2023.08.01
会社の場合は、役職と実力がかみ合っていないと、チーム内にギャップが生まれます。
たとえば、部長がチーム内の誰とも繋がっていなくて、エンジニアのひとりがものすごく力を持っていることもあるのです。
そうすると、下の人達は何かあればエンジニアに聞きに行き、エンジニアも「部長に聞いてもわからないから」という理由で指示を出しています。
この場合はエンジニアの考え方が子どもで、自分に実力があっても、上司である部長に報告をする必要があります。
実力がなくてコミュニケーションが上手な人と、実力があってコミュニケーションをしない人は、たくさんいます。
でも、実力があって、ちゃんとコミュニケーションをする人が名リーダーになるのです。先ほどのエンジニアはこう言います。 「だって、上がしっかりしないからだめなんだよ」
「でも、上司とコミュニケーションをとる必要はありますよね」 「だって、しょうがないじゃないですか。現場の人間が聞きに来るんだから」
今の企業は、配属先が変わることはよくあります。
この会社では既存の事業が続けてなくなったり、新しい事業がどんどん生まれたりしています。
この部長は本社にいたのに、全く 専門外の営業所に異動したのです。
実際に現場を回している下の人達は、何も知らない上司をバカにしています。
この場合、上司が心を病んでしまう場合もあるし、下の人達も上とのコミュニケーションがとれなくなると、仕事が行き詰まります。
要はコミュニケーションをとらないと、双方にとってよくないのです。私はエンジニアにはこう言います。
「仕事ができてコミュニケーションをとらない人と、コミュニケーションだけをとって、仕事ができない人はよくいます。そういう意味では、あなたは本当に平凡な人間です」
このエンジニアはプライドが高いので、こう付け加えます。
「やはり、あなたぐらいのベテランでしっかりされている方であれば、ちゃんと上司とコミュニケーションをとって、いい報告をしていかないと。結局、会社のトップが部長をこのチームのリーダーに選んでいるわけですから。
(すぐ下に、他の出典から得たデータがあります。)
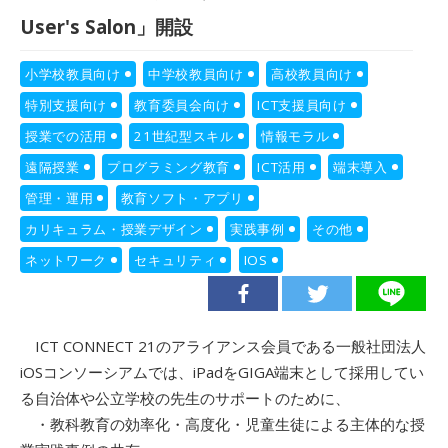
User's Salon」開設
小学校教員向け
中学校教員向け
高校教員向け
特別支援向け
教育委員会向け
ICT支援員向け
授業での活用
21世紀型スキル
情報モラル
遠隔授業
プログラミング教育
ICT活用
端末導入
管理・運用
教育ソフト・アプリ
カリキュラム・授業デザイン
実践事例
その他
ネットワーク
セキュリティ
IOS
ICT CONNECT 21のアライアンス会員である一般社団法人
iOSコンソーシアムでは、iPadをGIGA端末として採用してい
る自治体や公立学校の先生のサポートのために、
・教科教育の効率化・高度化・児童生徒による主体的な授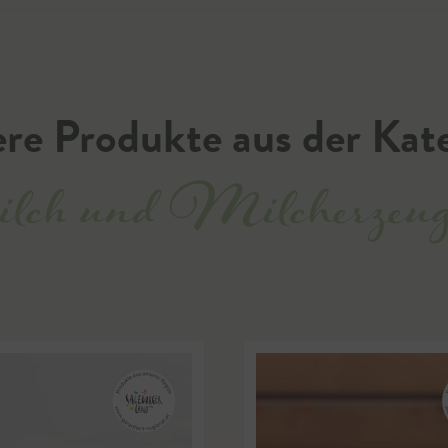
re Produkte aus der Kat
ch und Milcherzeugn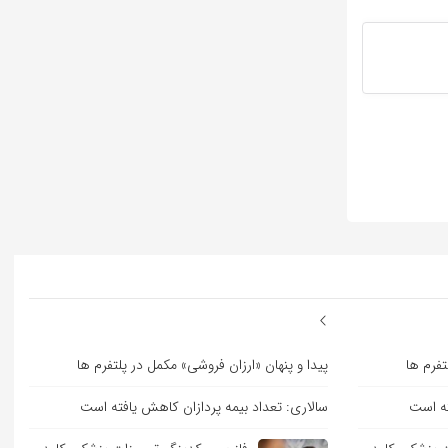
تفرم ها
پیدا و پنهان «ارزان فروشی» مکمل در پلتفرم ها
ته است
سالاری: تعداد بیمه پردازان کاهش یافته است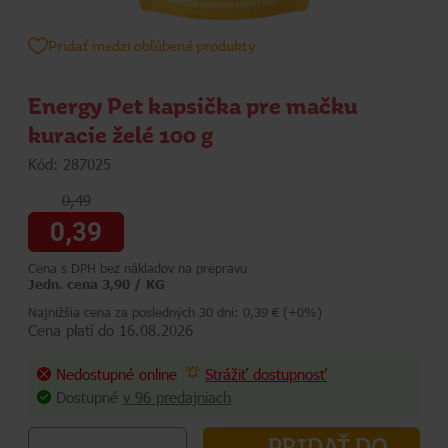
Pridať medzi obľúbené produkty
Energy Pet kapsička pre mačku
kuracie želé 100 g
Kód: 287025
0,49
0,39
Cena s DPH bez nákladov na prepravu
Jedn. cena 3,90 / KG
Najnižšia cena za posledných 30 dní: 0,39 € (+0%)
Cena platí do 16.08.2026
Nedostupné online
Strážiť dostupnosť
Dostupné
v 96 predajniach
PRIDAŤ DO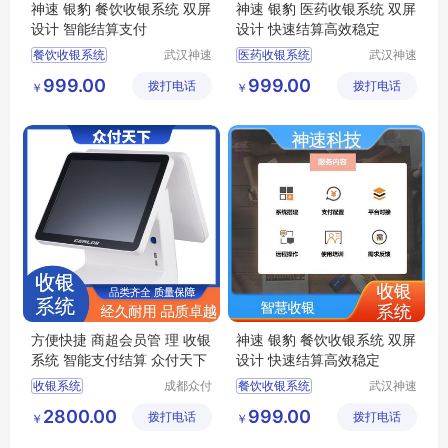
神速 银豹 餐饮收银系统 双屏
神速 银豹 医药收银系统 双屏
设计 智能结算支付
设计 快速结算高效稳定
餐饮收银系统
武汉神速
医药收银系统
武汉神速
科技有限
科技有限
零食店收银系统
收银系统价格
999.00
999.00
拨打电话
公司
拨打电话
公司
￥
￥
超市收银系统
银豹收银系统
收银系统定制
收银系统定制
银豹收银系统
零食店收银系统
方便快捷 商超会员管 理 收银
神速 银豹 餐饮收银系统 双屏
系统 智能支付结算 众付天下
设计 快速结算高效稳定
收银系统
成都众付
餐饮收银系统
武汉神速
天下科技
科技有限
零售收银系统
收银系统公司
2800.00
999.00
拨打电话
有限公司
拨打电话
公司
￥
￥
智能收银系统
收银系统
服装收银系统
便利店收银系统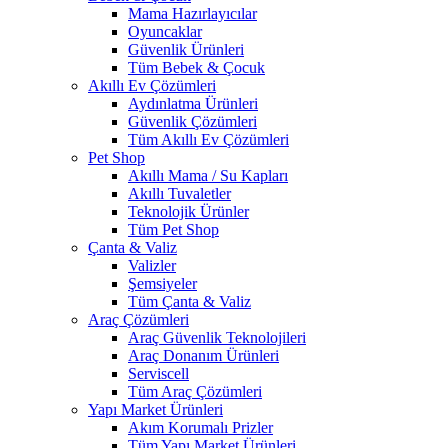
Mama Hazırlayıcılar
Oyuncaklar
Güvenlik Ürünleri
Tüm Bebek & Çocuk
Akıllı Ev Çözümleri
Aydınlatma Ürünleri
Güvenlik Çözümleri
Tüm Akıllı Ev Çözümleri
Pet Shop
Akıllı Mama / Su Kapları
Akıllı Tuvaletler
Teknolojik Ürünler
Tüm Pet Shop
Çanta & Valiz
Valizler
Şemsiyeler
Tüm Çanta & Valiz
Araç Çözümleri
Araç Güvenlik Teknolojileri
Araç Donanım Ürünleri
Serviscell
Tüm Araç Çözümleri
Yapı Market Ürünleri
Akım Korumalı Prizler
Tüm Yapı Market Ürünleri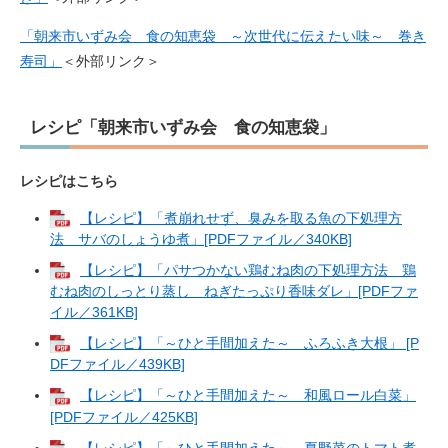
「朝来市いずみ会 食の知恵袋 ～次世代に伝えたい味～ 巻き
寿司」
＜外部リンク＞
レシピ「朝来市いずみ会 食の知恵袋」
レシピはこちら
【レシピ】「煮崩れせず、臭みを取る魚の下処理方
法 サバのしょうゆ煮」[PDFファイル／340KB]
【レシピ】「パサつかない鶏むね肉の下処理方法 鶏
むね肉のしっとり蒸し ねぎたっぷり香味ダレ」[PDFファ
イル／361KB]
【レシピ】「～ひと手間加えた～ ふろふき大根」 [P
DFファイル／439KB]
【レシピ】「～ひと手間加えた～ 和風ロール白菜」
[PDFファイル／425KB]
【レシピ】「～ひと手間加えた～ 夏野菜のトマト煮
そこは上手くやらないと、次に飛ばされるのはあなたですよ」
意外に人間は、現場で力を持っていると、こうしたことがわからなくなるものです。
なんとなく「自分は大丈夫だろう」と思っているのですが、そんなはずはないのです。このエンジニアがチームのガンとなっているなら、会社のトップはあっさり配置換えをします。
「だったら、チームのためにコミュニケーションをよくしませんか。何度も言うようですが、上司の好きとか嫌いは関係ないんですよ」
結局、人の好き嫌いを言えるのは甘えなのです。
好き嫌いを言うのは仕事以外にする必要があります。
たとえば、会社の収益を支えている一番の取引先の社長は好きか、人格的に素晴らしいと思って付き合っているかといえば違うはずです。そこは我慢できるのに、社内の 人間と上手く付き合えないのは甘えなのです。
「じゃあ、仕事だから、心を殺して、割り切ってやれってことですよね」
こう言う人もよくいます。ただし、いくら嫌いな上司でも、一緒に住むわけでも結婚するわけでもないのです。
「あなたの結婚相手になるわけではないですよね。役割に対してのリスペクトは必要じゃないですか。お互いに言いたいことはあると思いますよ。でも、役割に対してのリスペクトがないと、結局チームは弱くなりますよ」
チームが結果を出さなければ、チームのメンバーは誰も評価されません。
メンバー全員が「チームが勝つために」「チームが結果を出すために」というスタンスでいることが大切です。
だから、好き嫌いは置いておいて、「あの上司はちょっとな」と思っても、上司を上手く使うことです。
チーム全員が「チームが強くなるために」と思えば、好き嫌いは越えられます。
これはプロとアマチュア、一流と二流の分かれ目になってくるところといえます。
日本代表チームの選手が「彼は嫌いだから、一緒に戦いたくない」とは言わないはずです。全員がチームの一員として、何をすればチームに貢献できるのかを考えて、チームが勝つ、結果を 出すというところに意識を向けていきましょう。